OdpowiedzUsuńI przy okazji, jeśli masz ochotę zapraszam na swoje pierwsze rozdanie na blogu :)
Trudno zrobić z cienkich włosów gęste, chyba jest to nawet niemożliwe ;) Ale można pracować nad zagęszczeniem stosując różne wcierki.
UsuńDzięki, zajrzę;)
Nie używałam jeszcze tych rosyjskich kosmetyków.
OdpowiedzUsuńChyba też skuszę się na te kosmetyki, zwłaszcza po tylu pozytywnych opiniach:)
OdpowiedzUsuńBardzo podoba mi się Twój blog, dodaję do obserwowanych!
Pozdrawiam i zapraszam do siebie:)
http://redheadandfashion.blogspot.com/
kolejna, która kusi tymi ruskimi kosmetykami :P
OdpowiedzUsuńMnie najabardziej interesują te z serii Naturia Siberica :)
No trudno nie kusić, jak naprawdę są takie fajne :) Ciekawa jestem bardzo odżywek z NS i masek, wszystko to ma super skład :)
OdpowiedzUsuńTeż podpatrywałam ostatnio te rosyjskie cuda... mają super składy. I nie omieszkam ich nie wypróbować, ale... najpierw muszę wykończyć całą armię moich odżywek i balsamów ;D
OdpowiedzUsuńpodejrzałam twoje podstępy włosowe;> są świetne! Gdzie twoje początkowe piórka?:D cudo;*
Dziekuję bardzo :) No masakra, jakie były słabe na jesieni, nie wiem jakby teraz wyglądały, gdybym się nie wzięła za nie ;)
Usuńbardzo ciekawa odzywka. pierwzt raz czytam o rosyjskich kosmetykach :)
OdpowiedzUsuństrasznie ciekawią te produkty =D
OdpowiedzUsuńKosmetyki sa naprawdę super, moje włosy przestały wreszcie wypadać i zaczynam ich mieć w końcu więcej.

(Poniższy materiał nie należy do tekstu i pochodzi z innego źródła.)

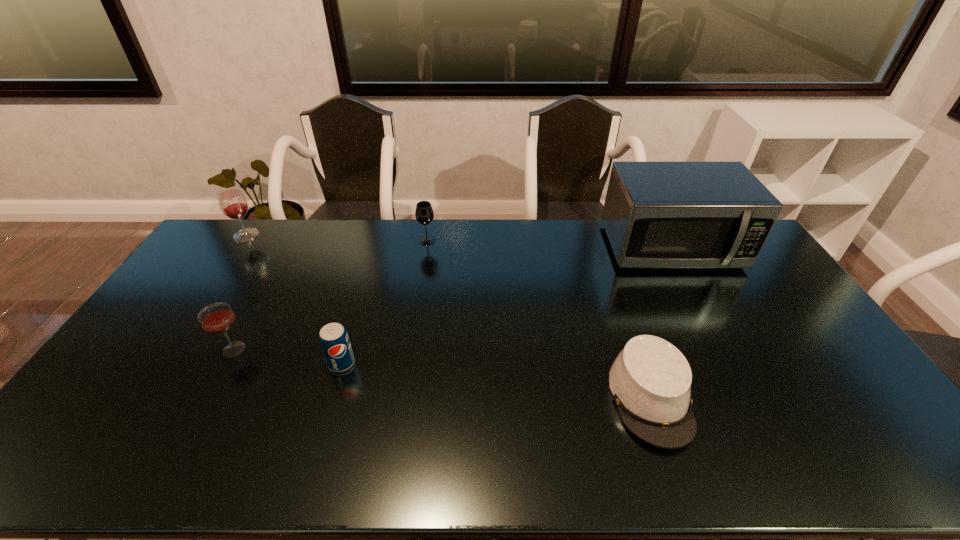 You are a GUI agent. You are given a task and a screenshot of the screen. Output one action in this format:
    pyautogui.click(x=<x>, y=<y>)
    Task: Click on the tallest object
    
    Given the screenshot: What is the action you would take?
    pyautogui.click(x=656, y=214)

Find the location of a particular element. Image resolution: width=960 pixels, height=540 pixels. the leftmost wineglass is located at coordinates (233, 204).

Where is `the rightmost wineglass`? The image size is (960, 540). the rightmost wineglass is located at coordinates (424, 214).

I want to click on the nearest wineglass, so click(217, 318).

Locate an element on the screen. the second wineglass from right to left is located at coordinates (217, 318).

At what (x,y) coordinates should I click in order to perform the action: click on the third object from left to right. Please return your answer as a coordinate pair (x, y). The width and height of the screenshot is (960, 540). Looking at the image, I should click on (334, 340).

Where is `hat`? The width and height of the screenshot is (960, 540). hat is located at coordinates (650, 379).

You are a GUI agent. You are given a task and a screenshot of the screen. Output one action in this format:
    pyautogui.click(x=<x>, y=<y>)
    Task: Click on the free space located 0.210m on the front-facing side of the tallest object
    The width and height of the screenshot is (960, 540).
    Given the screenshot: What is the action you would take?
    pyautogui.click(x=710, y=321)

OdpowiedzUsuńA jesli ktoś z Poznania to polecem udać sie do nowej zielarni przy ul Garbary 49 (www.mojazielarnia.pl) - mają wszystkie te kosmetyki taniej niż w internecie, no i nie trzeba płacic za przesyłke
U mnie spisał się średnio, a po czasie zauważyłam lekkie przesuszenie, chyba za dużo ziółek w składzie :) Lubię też delikatne dociążenie, a tutaj tego nie miałam.
OdpowiedzUsuńTen komentarz został usunięty przez administratora bloga.
OdpowiedzUsuńPrzykro mi, ale mój blog to nie miejsce na czyjąś darmową reklamę.